米Mozillaは1月7日 (現地時間)、Webブラウザ「Firefox 72」の安定版の提供を開始した。Webプッシュ通知が用意されていることを知らせる表示を改善、強化型トラッキング防止の強化などが行われている。

Webプッシュ通知を通じてブラウザユーザーはよく利用しているWebサイトの新しいニュースや商品、サービスの変更など素早く知ることができる。ユーザーにとっても、情報を提供する側にとっても有用な機能である。しかしながら、Webブラウジング中に訪れたWebサイトでWebプッシュ通知が利用できることを知らせるプロンプトは、ポップアップのようで煩わしいと感じているユーザーが多い。そこでFirefox 72では、ユーザーのWebブラウジングを妨げる大きなプロンプトのポップアップをデフォルト表示するのではなく、URLバー左端に表示される吹き出しアイコンを振動させてWebサイトが通知の許可を求めていることを伝える。ユーザーが何もしなかったら数回の振動だけで、再び訪れた時に振動することはない。通知を受け取りたい場合は吹き出しアイコンをクリックして設定する。

  • Webプッシュ通知の許可を求める表示を刷新

    WebサイトがWebプッシュ通知の許可を求めても吹き出しアイコンが振動するのみ、Webブラウジングを邪魔しない

強化型トラッキング防止では、これまでブラウザープライバシー設定の「厳格強化」設定だったフィンガープリント採取をブロックする機能が「標準」設定にも組み込まれた (カスタム設定でも選択可能)。フィンガープリント採取は、Cookieや端末の個体識別番号などを用いずにWebブラウジングから得る情報だけでWebブラウザ (すなわち使用者)を特定するクロスサイト・トラッキング手法だ。MozillaはDisconnectとのパートナーシップでクロスサイト・トラッキングからユーザーを保護する機能を提供しており、Firefox 72ではフィンガープリンティングに関与している既知の会社やドメインへの全てのサードパーティのリクエストをブロックする。

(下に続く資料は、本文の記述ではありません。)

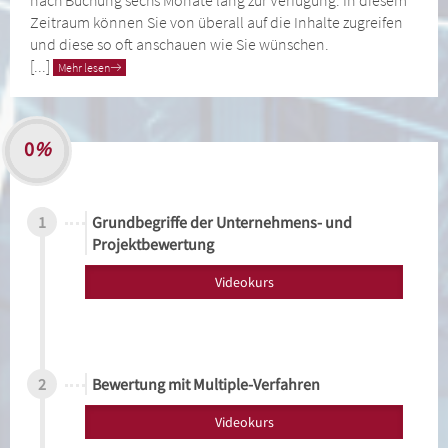
Zeitraum können Sie von überall auf die Inhalte zugreifen
und diese so oft anschauen wie Sie wünschen.
[...]
Mehr lesen
0
%
1
Grundbegriffe der Unternehmens- und
Projektbewertung
Videokurs
2
Bewertung mit Multiple-Verfahren
Videokurs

Firefox 71でWindows用に追加された動画のピクチャーインピクチャー機能がMac用およびLinux用でも使えるようになった。動画の上でマウスカーソルをホバリングさせると、ピクチャーインピクチャーの切り替えボタンが表示される、または動画上の右クリックで表示されるコンテキストメニューから切り替えることも可能。動画上に切り替えボタンを表示させたくない場合は、切り替えボタン上で右クリックして「隠す」をクリックする。

  • ピクチャーインピクチャー

    Mac用に追加された動画プレイヤーのピクチャーインピクチャー機能

脆弱性の修正は12件。内訳は「High」が6件、「Moderate」が5件、「Low」が1件となっている。